Nous sommes enclins à nous moquer de l’Autodidacte de Sartre et de son dessein de conduire ses lectures de A à Z, lisant en somme une bibliothèque comme on se sert d’un annuaire ou d’un dictionnaire. Cette foi dans l’abécédaire ! Mais l’ordre alphabétique est une forme déguisée du hasard, et, d’un livre à l’autre d’une bibliothèque rangée de cette manière, sans lacune ni désordre, c’est toujours le hasard qui gouverne. Sartre songeait-il que son personnage, dans son appétit des livres, son désir de lire et, par la lecture, de s’enseigner à être enfin et peu à peu lui-même, le professeur Sartre songeait-il que son naïf personnage rendait hommage aux livres, à la littérature, en se confiant à ce dont ils se composent : la lettre ?

 

Nous sommes devenus attentifs à la genèse des livres, des textes. En d’autres temps, l’écrivain laissait à l’imprimeur son manuscrit, en son dernier état, à moins qu’il ne s’agît de vérifier les corrections, et d’ajouter d’ultimes repentirs : beauté, que chacun sait, des placards de Balzac ou de Proust, où la cursive, buissonnière, marginale, monte à l’assaut de ce qui pesait son poids de plomb ; mais causait bien du tracas au prote.
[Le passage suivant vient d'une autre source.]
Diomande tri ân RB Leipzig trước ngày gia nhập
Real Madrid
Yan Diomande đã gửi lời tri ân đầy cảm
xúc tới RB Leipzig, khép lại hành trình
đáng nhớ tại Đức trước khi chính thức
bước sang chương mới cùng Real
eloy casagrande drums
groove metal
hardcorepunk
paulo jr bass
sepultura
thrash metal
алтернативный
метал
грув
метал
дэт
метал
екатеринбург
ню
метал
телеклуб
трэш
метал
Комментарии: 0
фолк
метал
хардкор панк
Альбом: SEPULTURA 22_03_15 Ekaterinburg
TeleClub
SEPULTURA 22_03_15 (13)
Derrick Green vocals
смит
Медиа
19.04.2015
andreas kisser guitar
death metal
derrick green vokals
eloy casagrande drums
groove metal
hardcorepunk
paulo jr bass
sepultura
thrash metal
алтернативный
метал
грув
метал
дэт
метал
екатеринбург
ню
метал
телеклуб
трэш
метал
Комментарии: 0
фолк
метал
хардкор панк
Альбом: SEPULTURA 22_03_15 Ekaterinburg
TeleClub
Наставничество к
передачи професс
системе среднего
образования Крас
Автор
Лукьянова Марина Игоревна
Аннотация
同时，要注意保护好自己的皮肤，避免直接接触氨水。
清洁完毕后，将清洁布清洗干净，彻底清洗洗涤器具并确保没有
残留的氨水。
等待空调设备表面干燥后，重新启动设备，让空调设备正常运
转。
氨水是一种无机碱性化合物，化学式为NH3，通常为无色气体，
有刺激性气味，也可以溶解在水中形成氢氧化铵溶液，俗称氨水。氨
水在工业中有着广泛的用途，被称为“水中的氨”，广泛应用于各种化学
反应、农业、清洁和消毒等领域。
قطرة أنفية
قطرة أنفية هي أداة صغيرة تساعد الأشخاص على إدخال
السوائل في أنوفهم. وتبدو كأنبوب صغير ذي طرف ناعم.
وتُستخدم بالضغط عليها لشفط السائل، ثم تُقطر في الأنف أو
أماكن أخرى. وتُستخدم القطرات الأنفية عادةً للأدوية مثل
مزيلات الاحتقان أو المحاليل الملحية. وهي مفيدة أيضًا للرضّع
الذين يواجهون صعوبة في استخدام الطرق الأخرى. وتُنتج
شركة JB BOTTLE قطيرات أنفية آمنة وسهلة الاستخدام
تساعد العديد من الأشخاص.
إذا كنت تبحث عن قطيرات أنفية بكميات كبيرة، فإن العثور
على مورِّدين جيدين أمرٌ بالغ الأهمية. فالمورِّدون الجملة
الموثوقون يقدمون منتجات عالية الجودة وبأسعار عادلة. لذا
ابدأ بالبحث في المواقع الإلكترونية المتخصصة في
Il en allait de la page qui serait composée, imprimée, comme d’une lettre qui n’appartient plus, sauf exceptions, qu’à son destinataire, et à tous les aléas, dont celui d’être jetée au vent, par un lecteur irrité, froissé, négligent, un jaloux, une jalouse, une famille pudibonde ; un bateau qu’un enfant fabrique d’une feuille pliée qu’il confie au ruisseau, rêvant au chemin qu’il prendra vers la mer. 
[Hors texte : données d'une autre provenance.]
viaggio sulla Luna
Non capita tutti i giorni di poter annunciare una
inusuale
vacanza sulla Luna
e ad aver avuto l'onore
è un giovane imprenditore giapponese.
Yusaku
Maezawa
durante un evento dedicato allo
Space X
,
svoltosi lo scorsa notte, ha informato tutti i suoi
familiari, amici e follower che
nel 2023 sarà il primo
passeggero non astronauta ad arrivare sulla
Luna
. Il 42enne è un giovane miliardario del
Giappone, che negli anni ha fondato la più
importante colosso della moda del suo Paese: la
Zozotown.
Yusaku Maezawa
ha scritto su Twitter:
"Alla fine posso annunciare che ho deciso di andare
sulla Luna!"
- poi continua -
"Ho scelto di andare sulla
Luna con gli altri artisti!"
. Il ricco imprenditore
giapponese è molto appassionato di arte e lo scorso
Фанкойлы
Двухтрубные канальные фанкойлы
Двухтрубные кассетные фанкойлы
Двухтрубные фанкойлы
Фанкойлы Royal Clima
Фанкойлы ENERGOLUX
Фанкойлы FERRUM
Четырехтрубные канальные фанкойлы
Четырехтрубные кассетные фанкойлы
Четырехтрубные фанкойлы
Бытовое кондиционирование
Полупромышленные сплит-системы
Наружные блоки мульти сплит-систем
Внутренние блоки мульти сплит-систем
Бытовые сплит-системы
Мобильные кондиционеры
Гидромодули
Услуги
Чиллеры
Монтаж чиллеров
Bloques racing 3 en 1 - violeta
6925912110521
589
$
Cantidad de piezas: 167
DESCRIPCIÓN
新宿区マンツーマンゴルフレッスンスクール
Tant de chefs-d’œuvre et de cris de passion, d’obscénités, d’injures, d’aveux, de larmes, anéantis, perdus ! Tant de billets, ou de lettres pathétiques, rangés et perdus, oubliés, entre les pages d’un livre, comme des tickets de métro, marque-page : j’ai trouvé un jour, dans un livre de Verhaeren, publié au Mercure de France, sous cette couverture couleur de papier d’emballage qui me fut si chère, rayonnante, à Dunkerque, collégien, quand je lisais Verhaeren et Samain, sans savoir le sens de « samain » – un carton de place à table et un menu de repas de communion, ou de mariage, dessiné par le jeune Villon, élève de l’atelier Cormon aux Beaux-Arts, et du temps qu’il étudiait l’art de l’affiche et collaborait déjà, sans doute, à L’Assiette au beurre, au Rire, à d’autres publications plaisantes. Le repas était normand. Le carton porte une date : « Le 24 Mai 1896 ». Jacques Villon avait une vingtaine d’années.
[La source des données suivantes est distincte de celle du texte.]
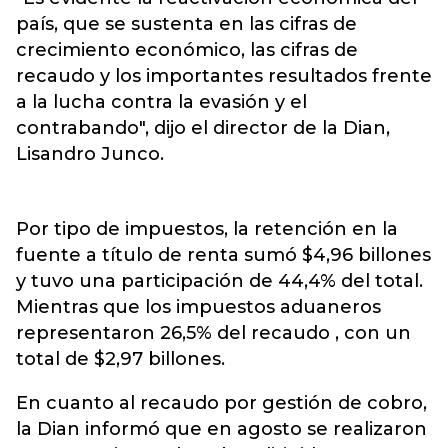
país, que se sustenta en las cifras de
crecimiento económico, las cifras de
recaudo y los importantes resultados frente
a la lucha contra la evasión y el
contrabando", dijo el director de la Dian,
Lisandro Junco.
Por tipo de impuestos, la retención en la
fuente a título de renta sumó $4,96 billones
y tuvo una participación de 44,4% del total.
Mientras que los impuestos aduaneros
representaron 26,5% del recaudo , con un
total de $2,97 billones.
En cuanto al recaudo por gestión de cobro,
la Dian informó que en agosto se realizaron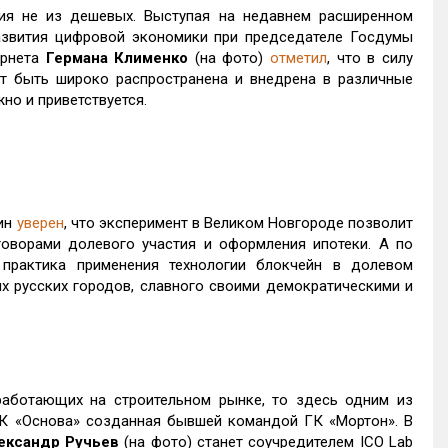
ия не из дешевых. Выступая на недавнем расширенном
азвития цифровой экономики при председателе Госдумы
ернета
Германа Клименко
(на фото)
отметил
, что в силу
т быть широко распространена и внедрена в различные
но и приветствуется.
кин
уверен
, что эксперимент в Великом Новгороде позволит
оворами долевого участия и оформления ипотеки. А по
практика применения технологии блокчейн в долевом
их русских городов, славного своими демократическими и
работающих на строительном рынке, то здесь одним из
ГК «Основа» созданная бывшей командой ГК «Мортон». В
ександр Ручьев
(на фото) станет соучредителем ICO Lab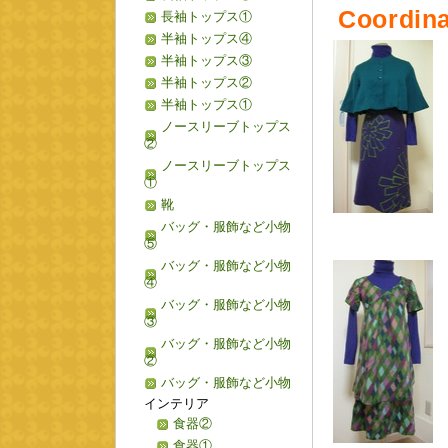
Coordina
長袖トップス①
半袖トップス④
半袖トップス③
半袖トップス②
半袖トップス①
ノースリーブトップス
②
ノースリーブトップス
①
靴
バッグ・服飾など小物
⑤
バッグ・服飾など小物
④
バッグ・服飾など小物
③
バッグ・服飾など小物
②
バッグ・服飾など小物
インテリア
食器②
食器①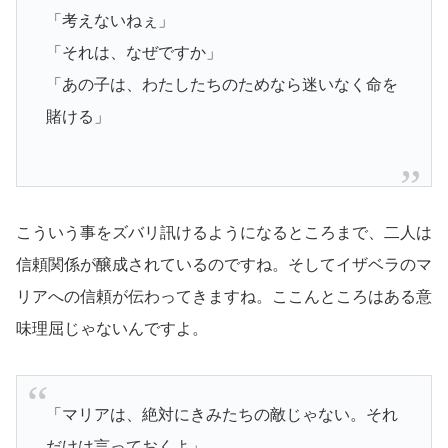
「考えないねぇ」
「それは、なぜですか」
「あの子は、わたしたちのためなら迷いなく命を
賭ける」
こういう事をズバリ訊けるようになるところまで、二人は
信頼関係が醸成されているのですね。そしてイザベラのマ
リアへの信頼が伝わってきますね。ここんところはある意
味理屈じゃないんですよ。
「マリアは、絶対にきみたちの敵じゃない。それ
だけは言っておくよ」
L’image représente un gentleman – épingle de cravate, cravate qui est un flot sombre, blancheur habile de la nappe et de la serviette – déjeunant ou dînant, seul, peut-être célibataire, dans un restaurant. MENU, en lettres grosses, mauves, tient lieu de plante verte. C’est une aquarelle délicate. En bas, dans le coin gauche, au crayon, la signature : J. Villon. Cette image était glissée entre les pages d’un livre provenant de la bibliothèque dispersée, brocantée, d’un des frères Duchamp. Je la tiens à l’abri de la lumière, encadrée. Pour un peu, je pourrais entendre le bruit des verres et des couverts, les voix, les rires, d’un repas de famille d’avant 1900. Ce serait le début d’une biographie ou d’un roman. Nous irions où Jacques Villon ne savait pas qu’il allait : la peinture abstraite, le Nombre d’or.